Infrared alerts for composite materials
A novel infrared imaging method could improve understanding of the thermal properties and fire resistance of composite materials. The research, conducted at the Universidad Carlos III de Madrid (UC3M), Spain, might benefit many industries, including aerospace, rail and construction.
According to UC3M team member Professor Fernando Lopez, existing contact procedures, such as thermocoupling, fall short in several areas. They require direct contact with the sampling material, which can damage the detector, making measurements more expensive and awkward to perform.
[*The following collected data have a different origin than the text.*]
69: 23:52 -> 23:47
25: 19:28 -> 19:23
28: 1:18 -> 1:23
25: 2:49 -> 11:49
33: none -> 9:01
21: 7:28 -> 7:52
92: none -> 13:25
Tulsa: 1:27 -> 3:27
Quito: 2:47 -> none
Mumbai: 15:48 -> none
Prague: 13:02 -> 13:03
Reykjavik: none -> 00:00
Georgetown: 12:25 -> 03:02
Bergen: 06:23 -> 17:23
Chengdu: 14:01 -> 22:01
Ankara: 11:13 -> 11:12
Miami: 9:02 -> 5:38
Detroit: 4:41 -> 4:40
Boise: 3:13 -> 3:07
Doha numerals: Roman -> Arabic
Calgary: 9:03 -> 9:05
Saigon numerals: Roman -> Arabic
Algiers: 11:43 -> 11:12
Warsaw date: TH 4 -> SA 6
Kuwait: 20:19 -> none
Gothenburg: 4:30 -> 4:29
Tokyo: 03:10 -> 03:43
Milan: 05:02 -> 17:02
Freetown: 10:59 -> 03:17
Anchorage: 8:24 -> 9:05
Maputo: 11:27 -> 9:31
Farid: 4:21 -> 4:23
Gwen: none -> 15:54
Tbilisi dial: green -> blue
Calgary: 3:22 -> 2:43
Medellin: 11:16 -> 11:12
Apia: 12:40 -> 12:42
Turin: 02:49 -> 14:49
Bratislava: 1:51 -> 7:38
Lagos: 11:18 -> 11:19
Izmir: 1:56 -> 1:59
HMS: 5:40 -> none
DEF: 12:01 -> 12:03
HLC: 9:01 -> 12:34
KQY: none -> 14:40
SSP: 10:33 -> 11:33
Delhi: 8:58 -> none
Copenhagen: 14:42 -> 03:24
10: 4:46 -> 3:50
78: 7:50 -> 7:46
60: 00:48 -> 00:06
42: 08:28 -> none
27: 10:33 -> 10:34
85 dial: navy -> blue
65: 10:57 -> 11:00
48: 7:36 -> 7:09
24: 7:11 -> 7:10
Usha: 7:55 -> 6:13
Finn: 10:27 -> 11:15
Lopez explains that when temperatures exceed 1,000°C, the exact temperature of the sampling object can be obscured.
‘The thermal energy emitted by a flame at high temperatures saturates the detectors in the hotter zones. If you prevent measuring in this zone, you lose the hotter points. In addition, in the cooler zones the smoke acts as a wall, which hides everything.’
In order to address these shortcomings, the team has devised a contactless technique based on an infrared (IR) camera and an excitation system that is adapted to a sample’s properties. Lopez notes, ‘The measurement is made by an IR camera tuned at a proper wavelength. After measurement, the images obtained are processed with algorithms to obtain the parameters of interest.’
The method, which provides 2D images rather than point measurements, is said to measure in milliseconds, and is less expensive. Lopez claims, ‘One thermocouple is cheaper than our system, but you can only measure one point. Several thermocouples would be necessary in each process if several points were to be measured. After the experiment, thermocouples have to be replaced due to the damage caused in fire experiments. The same happens with glass fibre sensors. Because our system is contactless, its does not suffer any damage in the test and can be used a lot of times, which reduces cost.’
The technique is currently industry-ready, though studies that adjust the method for specific material types still need to be conducted. The team is looking to measure the thermal parameters of new materials. These include thermal diffusivity, specific heat, thermal conductivity, emissivity, convection factor and Nusselt numbers.
They are also developing a system to examine hidden subsurface stains. ‘The most commonly used technique in the examination of structural defects is ultrasound,’ he says. ‘Ultrasound needs contact liquid as an interface of measure, which is invasive. This technique is complex and slow, which results in a bottleneck in the manufacturing process.
On the other hand,’ he adds, ‘non-invasive thermography is fast. It is a real alternative in identifying structural defects in materials such as hidden sub-surface defects, broken zones, humidity and excessively stressed zones.’